#### [WHAT YOU NEED TO DO]
Reply only with how many lines in these entries hold the string "đoạn".

Stored dataset items:
-- Opening Marker --

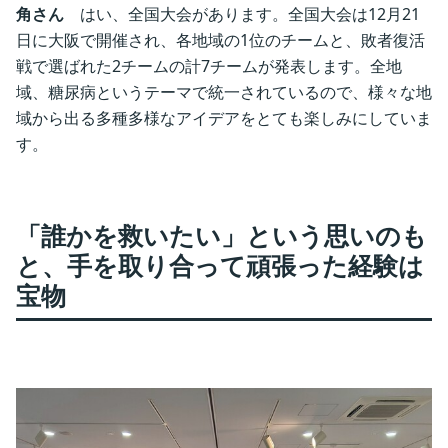
角さん
はい、全国大会があります。全国大会は12月21
日に大阪で開催され、各地域の1位のチームと、敗者復活
戦で選ばれた2チームの計7チームが発表します。全地
域、糖尿病というテーマで統一されているので、様々な地
域から出る多種多様なアイデアをとても楽しみにしていま
す。
「誰かを救いたい」という思いのも
と、手を取り合って頑張った経験は
宝物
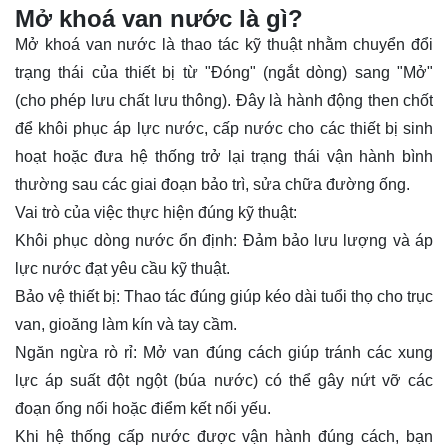
Mở khoá van nước là gì?
Mở khoá van nước là thao tác kỹ thuật nhằm chuyển đổi
trạng thái của thiết bị từ "Đóng" (ngắt dòng) sang "Mở"
(cho phép lưu chất lưu thông). Đây là hành động then chốt
để khôi phục áp lực nước, cấp nước cho các thiết bị sinh
hoạt hoặc đưa hệ thống trở lại trạng thái vận hành bình
thường sau các giai đoạn bảo trì, sửa chữa đường ống.
Vai trò của việc thực hiện đúng kỹ thuật:
Khôi phục dòng nước ổn định: Đảm bảo lưu lượng và áp
lực nước đạt yêu cầu kỹ thuật.
Bảo vệ thiết bị: Thao tác đúng giúp kéo dài tuổi thọ cho trục
van, gioăng làm kín và tay cầm.
Ngăn ngừa rò rỉ: Mở van đúng cách giúp tránh các xung
lực áp suất đột ngột (búa nước) có thể gây nứt vỡ các
đoạn ống nối hoặc điểm kết nối yếu.
Khi hệ thống cấp nước được vận hành đúng cách, bạn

-- Closing Marker --

#### [SOLUTION TO THIS TASK]
2